▶ [PROBLEM TO WORK ON]
Report all lines from the entries below in which "return" appears.

(Excerpts from a dataset)
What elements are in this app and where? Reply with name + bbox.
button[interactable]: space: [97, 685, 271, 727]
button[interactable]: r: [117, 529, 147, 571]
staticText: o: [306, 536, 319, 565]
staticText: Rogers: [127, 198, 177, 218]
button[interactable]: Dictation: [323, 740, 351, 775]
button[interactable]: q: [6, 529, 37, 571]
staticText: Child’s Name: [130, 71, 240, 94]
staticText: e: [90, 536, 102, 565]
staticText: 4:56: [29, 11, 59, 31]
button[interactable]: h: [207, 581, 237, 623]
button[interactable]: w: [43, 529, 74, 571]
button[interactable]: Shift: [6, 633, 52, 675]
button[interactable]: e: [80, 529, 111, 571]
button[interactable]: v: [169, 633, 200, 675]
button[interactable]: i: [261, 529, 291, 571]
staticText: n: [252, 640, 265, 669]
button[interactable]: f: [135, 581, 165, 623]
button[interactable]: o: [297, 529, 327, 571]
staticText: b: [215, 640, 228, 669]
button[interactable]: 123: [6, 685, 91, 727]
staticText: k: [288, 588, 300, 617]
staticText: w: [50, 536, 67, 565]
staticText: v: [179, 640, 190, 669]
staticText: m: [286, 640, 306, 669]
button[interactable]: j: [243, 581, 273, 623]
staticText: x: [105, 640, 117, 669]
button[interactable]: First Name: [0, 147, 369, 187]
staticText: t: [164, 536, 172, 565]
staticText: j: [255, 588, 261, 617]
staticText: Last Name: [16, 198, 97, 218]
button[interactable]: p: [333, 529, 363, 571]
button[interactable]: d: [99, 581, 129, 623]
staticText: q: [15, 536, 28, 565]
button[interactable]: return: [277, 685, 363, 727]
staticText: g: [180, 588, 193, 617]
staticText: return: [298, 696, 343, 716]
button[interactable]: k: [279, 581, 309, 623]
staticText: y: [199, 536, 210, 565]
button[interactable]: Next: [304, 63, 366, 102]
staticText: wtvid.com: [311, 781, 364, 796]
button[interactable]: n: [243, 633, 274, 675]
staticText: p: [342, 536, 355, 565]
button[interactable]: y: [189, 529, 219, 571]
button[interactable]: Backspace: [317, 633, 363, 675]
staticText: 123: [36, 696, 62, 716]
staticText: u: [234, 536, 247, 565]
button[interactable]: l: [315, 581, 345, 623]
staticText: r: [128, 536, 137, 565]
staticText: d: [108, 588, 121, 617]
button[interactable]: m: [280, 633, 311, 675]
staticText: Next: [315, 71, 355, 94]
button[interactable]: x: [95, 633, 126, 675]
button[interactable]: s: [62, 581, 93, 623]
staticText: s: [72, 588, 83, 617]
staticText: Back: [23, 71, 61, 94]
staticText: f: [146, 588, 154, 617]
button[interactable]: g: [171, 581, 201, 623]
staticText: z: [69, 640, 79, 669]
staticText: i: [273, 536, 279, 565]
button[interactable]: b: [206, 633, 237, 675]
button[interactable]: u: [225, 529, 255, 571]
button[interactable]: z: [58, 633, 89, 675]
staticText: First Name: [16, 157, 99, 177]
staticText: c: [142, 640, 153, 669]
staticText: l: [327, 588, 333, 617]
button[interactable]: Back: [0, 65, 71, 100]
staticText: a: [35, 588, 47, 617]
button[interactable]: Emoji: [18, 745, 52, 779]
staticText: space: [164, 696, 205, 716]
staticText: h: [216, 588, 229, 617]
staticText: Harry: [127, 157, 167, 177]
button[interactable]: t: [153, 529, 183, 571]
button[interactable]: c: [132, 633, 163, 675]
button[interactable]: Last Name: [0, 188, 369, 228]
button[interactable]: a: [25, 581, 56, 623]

▶ [TASK RESULT]
button[interactable]: return: [277, 685, 363, 727]
staticText: return: [298, 696, 343, 716]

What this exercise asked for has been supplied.